水産庁は6日、調査捕鯨で解体した鯨肉を13年以降、個人に通信販売したり、居酒屋など外食産業に直接販売する方針を決めた。学校給食への活用も拡大する。調査捕鯨した鯨の肉の販売はこれまで一部の取引業者に限られてきた。しかし、調査捕鯨事業の赤字が続いているため、鯨肉の販路を広げ、事業の収益改善を図る。
日本は87年、国際捕鯨委員会(IWC)の決定に基づき、商業捕鯨から撤退。代わりに水産庁所管の財団法人「日本鯨類研究所」(鯨研)が同年から南極海などで資源調査を目的に調査捕鯨を行っている。

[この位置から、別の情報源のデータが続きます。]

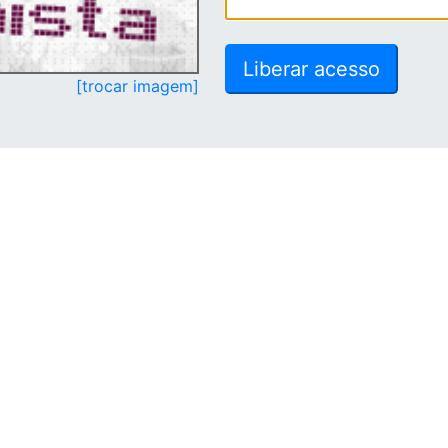
[trocar imagem]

捕獲した鯨の肉は食用に販売することが認められている。しかし、供給量が少ないため、店頭価格が100グラム300~500円程度と「和牛の中級並み」(関係者)に高騰。一部の料亭などで料理として出されているものの、消費者の間では鯨肉離れが進んだ。
調査捕鯨には年間45億~50億円のコストがかかり、赤字が膨らんでいるため、鯨肉の販売を拡大することにした。具体的には、居酒屋など外食向けに直販するほか、高級商品はカタログ通販し、鯨肉になじみが深い中高年層らの需要掘り起こしを狙う。

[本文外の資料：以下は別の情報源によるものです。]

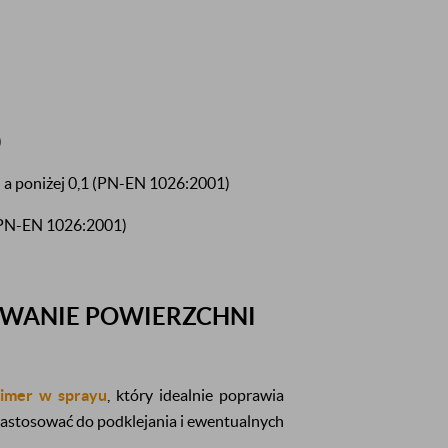
)
): a poniżej 0,1 (PN-EN 1026:2001)
 (PN-EN 1026:2001)
OWANIE POWIERZCHNI
rimer w sprayu
, który idealnie poprawia
astosować do podklejania i ewentualnych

また、現在、年間100トン程度にとどまる学校給食への活用は供給価格を下げて倍増させたい考えだ。
調査捕鯨した鯨肉の供給拡大で価格が下がれば、消費者には鯨料理が今より身近になる利点がある。ただ、環境保護団体は食用を「擬似商業捕鯨」と批判しており、波紋も呼びそうだ。